Top of Records for this task

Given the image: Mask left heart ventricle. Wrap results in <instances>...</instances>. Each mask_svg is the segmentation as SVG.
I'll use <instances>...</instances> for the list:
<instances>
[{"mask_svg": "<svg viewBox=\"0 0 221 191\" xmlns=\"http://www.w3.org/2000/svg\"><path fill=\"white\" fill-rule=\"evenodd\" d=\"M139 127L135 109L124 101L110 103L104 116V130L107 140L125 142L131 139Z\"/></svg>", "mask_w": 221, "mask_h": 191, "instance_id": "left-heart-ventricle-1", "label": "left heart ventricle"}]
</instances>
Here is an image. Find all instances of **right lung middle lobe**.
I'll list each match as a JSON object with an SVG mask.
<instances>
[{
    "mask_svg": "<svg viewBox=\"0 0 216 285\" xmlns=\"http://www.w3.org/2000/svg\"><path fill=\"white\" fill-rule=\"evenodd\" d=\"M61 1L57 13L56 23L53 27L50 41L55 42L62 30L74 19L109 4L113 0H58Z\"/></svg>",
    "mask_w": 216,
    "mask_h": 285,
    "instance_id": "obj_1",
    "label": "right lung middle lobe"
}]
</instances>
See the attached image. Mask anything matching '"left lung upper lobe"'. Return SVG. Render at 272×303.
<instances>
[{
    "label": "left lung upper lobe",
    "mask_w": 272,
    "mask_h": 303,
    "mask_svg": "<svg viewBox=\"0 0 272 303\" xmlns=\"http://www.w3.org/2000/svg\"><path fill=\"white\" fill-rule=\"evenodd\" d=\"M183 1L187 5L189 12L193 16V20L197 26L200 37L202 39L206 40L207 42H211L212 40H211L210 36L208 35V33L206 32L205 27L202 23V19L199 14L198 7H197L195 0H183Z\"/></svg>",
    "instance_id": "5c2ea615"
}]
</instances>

Bottom of Records for this task

Aim of the task. What is needed is a word-for-word restatement of every line from the one with "See the attached" to the end of the entries above.

Final answer.
See the attached image. Mask anything matching '"left lung upper lobe"'. Return SVG. Render at 272×303.
<instances>
[{
    "label": "left lung upper lobe",
    "mask_w": 272,
    "mask_h": 303,
    "mask_svg": "<svg viewBox=\"0 0 272 303\" xmlns=\"http://www.w3.org/2000/svg\"><path fill=\"white\" fill-rule=\"evenodd\" d=\"M183 1L187 5L189 12L193 16V20L197 26L200 37L202 39L206 40L207 42H211L212 40H211L210 36L208 35V33L206 32L205 27L202 23V19L199 14L198 7H197L195 0H183Z\"/></svg>",
    "instance_id": "5c2ea615"
}]
</instances>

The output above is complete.